Appendix H - World Model Grounding (Informative)

Appendix H: SpatialDDS as a Grounding Layer for World Models (Informative)

H.1 The Grounding Problem

AI world models — whether learned latent dynamics (JEPA, Cosmos), foundation models for robotics (RT-2, π₀, Octo), digital twins, or planning agents — require structured, real-time observations of the physical world. The model needs to know what exists, where it is, how it's moving, and what the spatial context is.

Today, the infrastructure for connecting world models to physical reality is bespoke. Each deployment builds custom sensor pipelines, coordinate frame management, and data ingestion. The model architecture is advancing rapidly; the grounding infrastructure is not.

SpatialDDS provides this grounding layer: typed, discoverable, multi-source spatial observations on a real-time bus. Every SpatialDDS profile answers a question a world model asks:

World Model Question	SpatialDDS Profile	Key Types
What objects exist and where?	`spatial.semantics`	`Detection3D`, `Detection3DSet`
What does it look like from here?	`spatial.sensing.vision`	`VisionFrame`, `CamIntrinsics`
What's the 3D structure?	`spatial.sensing.lidar`	`LidarFrame`, `LidarMeta`
What RF environment is here?	`spatial.sensing.radio`	`RadioScan`
Where am I in the world?	`spatial.core` + `spatial.argeo`	`GeoPose`, `GeoAnchor`
What zones exist, what's their state?	`spatial.events`	`SpatialZone`, `ZoneState`
What just happened?	`spatial.events`	`SpatialEvent`
What data sources exist?	`spatial.discovery`	`Announce`, `CoverageQuery`
What does this agent intend to do?	`spatial.core`	`PlannedTrajectory`
Which observations refer to the same thing?	`spatial.core`	`EntityBinding`

H.2 Integration Patterns

SpatialDDS does not prescribe how world models consume spatial data. Instead, it defines typed messages that bridge naturally into existing ML and robotics ecosystems:

Recording bridge (SpatialDDS → MCAP/Parquet). A recorder subscribes to SpatialDDS topics and writes them as MCAP files or Parquet tables. Offline training pipelines (LeRobot, Open X-Embodiment) ingest these recordings as episodes. SpatialDDS's typed messages preserve spatial semantics through the recording: coordinate frames, timestamps, uncertainties, and source provenance survive the round trip.
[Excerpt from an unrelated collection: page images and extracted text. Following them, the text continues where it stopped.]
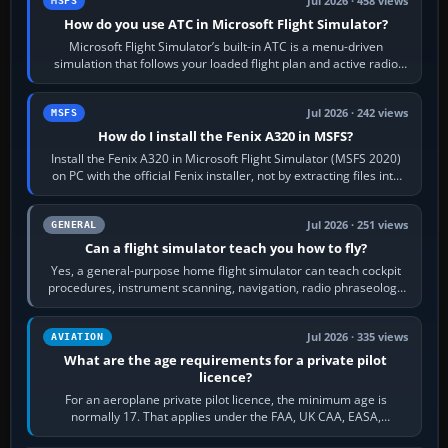
Jul 2026 · 458 views
MSFS
How do you use ATC in Microsoft Flight Simulator?
Microsoft Flight Simulator’s built-in ATC is a menu-driven
simulation that follows your loaded flight plan and active radio
frequency. Open the ATC…
Jul 2026 · 242 views
MSFS
How do I install the Fenix A320 in MSFS?
Install the Fenix A320 in Microsoft Flight Simulator (MSFS 2020)
on PC with the official Fenix installer, not by extracting files into
Community.…
Jul 2026 · 251 views
GENERAL
Can a flight simulator teach you how to fly?
Yes, a general-purpose home flight simulator can teach cockpit
procedures, instrument scanning, navigation, radio phraseology
and the sequence of…
Jul 2026 · 335 views
AVIATION
What are the age requirements for a private pilot
licence?
For an aeroplane private pilot licence, the minimum age is
normally 17. That applies under the FAA, UK CAA, EASA,
Transport Canada, CASA in Australia…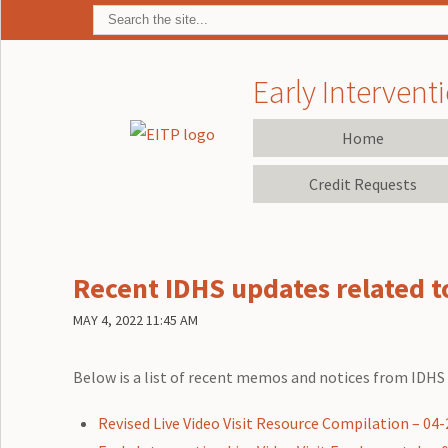
Early Interventi
Home
Credit Requests
Recent IDHS updates related to
MAY 4, 2022 11:45 AM
Below is a list of recent memos and notices from IDHS r
Revised Live Video Visit Resource Compilation – 04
Gymnasium bridge (SpatialDDS → Gym observation space). A thin adapter wraps a SpatialDDS subscription as a Gymnasium observation space. RL agents receive structured spatial observations (detections, poses, zone states) at each step. SpatialDDS's discovery profile provides the observation-space manifest: what types are available, at what rates, with what spatial coverage.

Inference service bridge (Model → SpatialDDS). A world-model inference server subscribes to SpatialDDS sensor streams, runs prediction, and publishes results back to the bus as PlannedTrajectory or Detection3D predictions. The model is a SpatialDDS participant, not an external system.

H.3 What SpatialDDS Does Not Do

SpatialDDS is not an AI middleware. It does not define:

Episode structure or step indexing (use Open X-Embodiment, LeRobot, or application-specific formats).
Action spaces or action vectors (use Gymnasium, Isaac Lab, or application-specific formats).
Latent representations or tokenized embeddings (internal to the model).
Reward functions or value estimates (internal to the training pipeline).
Model weights, checkpoints, or training configuration (use ONNX, safetensors, or framework-native formats).

These concerns belong to the AI/ML ecosystem and are best served by existing, purpose-built formats. SpatialDDS's role is to provide the real-time spatial observations that these systems consume and the spatial predictions they produce — the grounding layer between the physical world and the world model.

H.4 Relationship to Factor Graphs and Scene Graphs

SpatialDDS's pose-graph types (Node, Edge, MapMeta, MapAlignment) carry the inputs and outputs of factor graph inference. The Node/Edge structure is a pose graph — one specific application of factor graphs. Full factor graph interchange (arbitrary variable and factor types) is a separate concern best served by a dedicated interchange format.

Similarly, SpatialDDS does not impose a scene graph. Scene graphs are deterministic hierarchical representations of entity state (parent-child transforms, component attachment). They belong in the consumer (digital twin, game engine, BIM system), not on the bus. EntityBinding provides the minimal cross-topic correlation that consumers need to build their own scene graphs from SpatialDDS streams.

The layering is:

Factor graphs: inside the optimizer (GTSAM, Ceres).
SpatialDDS: carries observations and inferred state.
Scene graphs: inside the consumer (Unity, Omniverse, twin).